** Opening THE INPUT block **
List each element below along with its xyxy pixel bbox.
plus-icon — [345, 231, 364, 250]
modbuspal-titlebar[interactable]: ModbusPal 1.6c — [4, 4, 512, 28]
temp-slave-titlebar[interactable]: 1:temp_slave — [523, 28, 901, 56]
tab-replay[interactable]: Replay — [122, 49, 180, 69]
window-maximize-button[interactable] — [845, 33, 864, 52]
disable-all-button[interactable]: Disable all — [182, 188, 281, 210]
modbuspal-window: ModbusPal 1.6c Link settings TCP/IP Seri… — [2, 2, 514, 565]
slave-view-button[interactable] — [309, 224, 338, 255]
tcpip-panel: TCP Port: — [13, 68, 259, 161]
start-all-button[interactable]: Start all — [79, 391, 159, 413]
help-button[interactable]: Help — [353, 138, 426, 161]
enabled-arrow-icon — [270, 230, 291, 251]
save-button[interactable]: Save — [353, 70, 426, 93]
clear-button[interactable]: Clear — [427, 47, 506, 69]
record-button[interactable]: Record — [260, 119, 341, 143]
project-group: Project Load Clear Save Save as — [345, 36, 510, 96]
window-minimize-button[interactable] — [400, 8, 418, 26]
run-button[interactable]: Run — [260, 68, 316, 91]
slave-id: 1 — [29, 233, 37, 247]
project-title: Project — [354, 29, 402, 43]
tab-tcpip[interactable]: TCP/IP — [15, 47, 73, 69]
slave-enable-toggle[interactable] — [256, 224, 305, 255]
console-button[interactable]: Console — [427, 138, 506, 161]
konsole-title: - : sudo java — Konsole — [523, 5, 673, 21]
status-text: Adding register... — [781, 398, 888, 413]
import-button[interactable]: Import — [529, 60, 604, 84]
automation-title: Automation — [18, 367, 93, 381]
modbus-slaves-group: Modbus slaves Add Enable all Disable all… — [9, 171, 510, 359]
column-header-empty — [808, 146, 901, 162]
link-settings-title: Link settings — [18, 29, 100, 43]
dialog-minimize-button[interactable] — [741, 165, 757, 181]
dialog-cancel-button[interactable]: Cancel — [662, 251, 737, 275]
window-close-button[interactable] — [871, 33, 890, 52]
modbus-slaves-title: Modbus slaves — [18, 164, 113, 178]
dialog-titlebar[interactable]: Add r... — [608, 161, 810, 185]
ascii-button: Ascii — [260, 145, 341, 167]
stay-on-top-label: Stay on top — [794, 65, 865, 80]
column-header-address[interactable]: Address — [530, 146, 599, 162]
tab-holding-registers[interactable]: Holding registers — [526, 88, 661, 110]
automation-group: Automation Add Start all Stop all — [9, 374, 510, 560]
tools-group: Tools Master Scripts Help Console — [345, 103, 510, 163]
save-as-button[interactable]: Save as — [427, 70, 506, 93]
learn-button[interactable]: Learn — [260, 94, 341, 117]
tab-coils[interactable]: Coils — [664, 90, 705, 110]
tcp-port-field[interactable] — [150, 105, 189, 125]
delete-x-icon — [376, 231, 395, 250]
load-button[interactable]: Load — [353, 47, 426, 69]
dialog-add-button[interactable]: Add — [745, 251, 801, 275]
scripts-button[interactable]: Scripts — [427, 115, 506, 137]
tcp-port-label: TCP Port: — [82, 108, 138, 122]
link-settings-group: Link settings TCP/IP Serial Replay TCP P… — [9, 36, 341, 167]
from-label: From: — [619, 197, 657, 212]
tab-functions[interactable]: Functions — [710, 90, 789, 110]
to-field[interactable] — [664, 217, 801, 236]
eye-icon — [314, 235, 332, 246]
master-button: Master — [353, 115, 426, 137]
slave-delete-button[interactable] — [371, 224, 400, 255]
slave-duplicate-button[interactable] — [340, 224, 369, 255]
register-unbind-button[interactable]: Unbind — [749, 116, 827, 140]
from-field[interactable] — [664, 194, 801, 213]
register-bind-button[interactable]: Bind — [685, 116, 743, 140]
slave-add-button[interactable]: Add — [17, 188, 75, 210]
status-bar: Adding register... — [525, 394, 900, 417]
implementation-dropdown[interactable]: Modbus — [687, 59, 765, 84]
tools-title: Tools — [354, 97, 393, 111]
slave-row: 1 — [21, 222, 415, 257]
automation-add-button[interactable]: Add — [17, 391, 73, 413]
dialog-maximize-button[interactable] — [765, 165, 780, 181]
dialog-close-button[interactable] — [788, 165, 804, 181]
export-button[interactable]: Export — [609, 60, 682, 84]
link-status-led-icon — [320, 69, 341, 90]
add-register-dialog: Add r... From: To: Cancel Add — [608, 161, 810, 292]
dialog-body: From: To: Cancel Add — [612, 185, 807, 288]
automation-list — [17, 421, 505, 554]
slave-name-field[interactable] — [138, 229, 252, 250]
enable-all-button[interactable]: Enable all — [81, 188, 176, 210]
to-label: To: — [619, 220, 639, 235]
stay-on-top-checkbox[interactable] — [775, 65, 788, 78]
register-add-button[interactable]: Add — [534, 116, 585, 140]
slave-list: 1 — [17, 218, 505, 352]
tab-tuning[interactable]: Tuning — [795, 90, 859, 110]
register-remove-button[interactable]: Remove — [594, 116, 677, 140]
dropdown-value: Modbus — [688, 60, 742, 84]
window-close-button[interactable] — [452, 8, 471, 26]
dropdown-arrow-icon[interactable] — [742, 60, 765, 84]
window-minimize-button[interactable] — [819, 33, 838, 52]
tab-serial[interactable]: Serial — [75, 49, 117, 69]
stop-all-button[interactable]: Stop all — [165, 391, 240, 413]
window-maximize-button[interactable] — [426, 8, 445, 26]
** Closing THE INPUT block **
** Opening THE INPUT block **
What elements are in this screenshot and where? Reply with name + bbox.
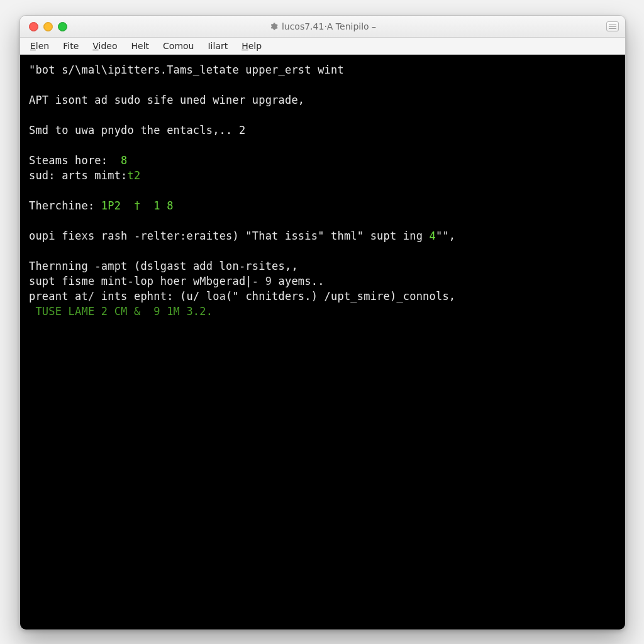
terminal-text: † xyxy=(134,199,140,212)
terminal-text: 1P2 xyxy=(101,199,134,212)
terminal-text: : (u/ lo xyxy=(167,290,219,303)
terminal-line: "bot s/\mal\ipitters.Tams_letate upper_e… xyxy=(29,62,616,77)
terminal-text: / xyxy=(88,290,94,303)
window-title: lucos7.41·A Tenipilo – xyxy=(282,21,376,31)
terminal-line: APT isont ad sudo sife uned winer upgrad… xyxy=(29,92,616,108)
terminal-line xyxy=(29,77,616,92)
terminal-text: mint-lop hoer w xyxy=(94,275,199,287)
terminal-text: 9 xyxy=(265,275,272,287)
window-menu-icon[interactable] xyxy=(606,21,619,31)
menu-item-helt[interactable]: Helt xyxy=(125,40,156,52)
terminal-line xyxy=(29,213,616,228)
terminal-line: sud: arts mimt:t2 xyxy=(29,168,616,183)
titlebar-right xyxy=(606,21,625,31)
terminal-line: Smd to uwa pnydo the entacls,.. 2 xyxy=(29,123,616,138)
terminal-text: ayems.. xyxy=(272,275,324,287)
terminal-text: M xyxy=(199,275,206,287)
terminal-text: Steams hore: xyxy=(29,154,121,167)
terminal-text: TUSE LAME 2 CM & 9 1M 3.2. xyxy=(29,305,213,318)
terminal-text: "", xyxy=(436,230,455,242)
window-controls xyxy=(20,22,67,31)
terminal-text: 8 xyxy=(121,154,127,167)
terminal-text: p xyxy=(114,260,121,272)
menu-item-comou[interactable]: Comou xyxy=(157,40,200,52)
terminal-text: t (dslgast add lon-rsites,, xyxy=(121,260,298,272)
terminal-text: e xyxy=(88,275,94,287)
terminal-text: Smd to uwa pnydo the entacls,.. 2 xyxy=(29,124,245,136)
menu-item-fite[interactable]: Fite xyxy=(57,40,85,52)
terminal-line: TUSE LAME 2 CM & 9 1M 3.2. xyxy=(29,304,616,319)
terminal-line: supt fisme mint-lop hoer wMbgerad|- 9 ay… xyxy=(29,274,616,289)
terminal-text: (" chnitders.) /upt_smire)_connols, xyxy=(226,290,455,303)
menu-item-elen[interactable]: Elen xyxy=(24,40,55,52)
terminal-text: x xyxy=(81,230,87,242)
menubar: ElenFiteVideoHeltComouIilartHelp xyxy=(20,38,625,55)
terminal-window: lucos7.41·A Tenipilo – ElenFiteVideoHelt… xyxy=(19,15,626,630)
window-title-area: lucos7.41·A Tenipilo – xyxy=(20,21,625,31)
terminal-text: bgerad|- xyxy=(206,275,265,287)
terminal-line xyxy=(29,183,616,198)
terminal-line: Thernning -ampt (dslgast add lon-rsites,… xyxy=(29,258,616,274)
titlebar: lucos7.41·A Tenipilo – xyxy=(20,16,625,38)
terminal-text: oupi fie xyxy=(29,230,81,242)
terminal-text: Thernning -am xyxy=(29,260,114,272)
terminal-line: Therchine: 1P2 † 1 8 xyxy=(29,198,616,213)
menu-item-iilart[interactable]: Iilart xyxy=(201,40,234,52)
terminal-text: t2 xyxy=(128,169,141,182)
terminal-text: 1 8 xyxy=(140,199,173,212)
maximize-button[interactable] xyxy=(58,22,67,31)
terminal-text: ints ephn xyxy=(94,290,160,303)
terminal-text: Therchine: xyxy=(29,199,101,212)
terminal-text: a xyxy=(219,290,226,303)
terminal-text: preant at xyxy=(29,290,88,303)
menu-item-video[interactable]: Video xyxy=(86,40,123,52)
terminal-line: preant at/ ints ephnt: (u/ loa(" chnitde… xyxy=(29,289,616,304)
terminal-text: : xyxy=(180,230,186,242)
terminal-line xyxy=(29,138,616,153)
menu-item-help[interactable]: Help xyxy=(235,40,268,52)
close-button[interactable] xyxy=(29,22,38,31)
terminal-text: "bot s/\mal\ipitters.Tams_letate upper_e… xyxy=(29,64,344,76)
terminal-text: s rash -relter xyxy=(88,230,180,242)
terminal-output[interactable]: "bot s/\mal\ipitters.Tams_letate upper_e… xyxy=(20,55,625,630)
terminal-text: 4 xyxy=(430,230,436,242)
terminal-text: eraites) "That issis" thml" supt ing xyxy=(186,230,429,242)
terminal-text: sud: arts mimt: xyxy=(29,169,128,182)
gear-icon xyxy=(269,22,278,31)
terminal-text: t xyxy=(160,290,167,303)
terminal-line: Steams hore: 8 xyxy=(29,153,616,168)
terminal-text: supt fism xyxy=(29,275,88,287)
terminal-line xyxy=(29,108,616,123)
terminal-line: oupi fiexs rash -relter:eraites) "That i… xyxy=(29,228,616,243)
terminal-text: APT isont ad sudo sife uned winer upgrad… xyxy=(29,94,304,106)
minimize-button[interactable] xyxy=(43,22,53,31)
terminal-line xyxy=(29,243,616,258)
** Closing THE INPUT block **
Your answer should consist of the lines above that hold the word "group".

project-group: Project Load Clear Save Save as — [345, 36, 510, 96]
modbus-slaves-group: Modbus slaves Add Enable all Disable all… — [9, 171, 510, 359]
automation-group: Automation Add Start all Stop all — [9, 374, 510, 560]
tools-group: Tools Master Scripts Help Console — [345, 103, 510, 163]
link-settings-group: Link settings TCP/IP Serial Replay TCP P… — [9, 36, 341, 167]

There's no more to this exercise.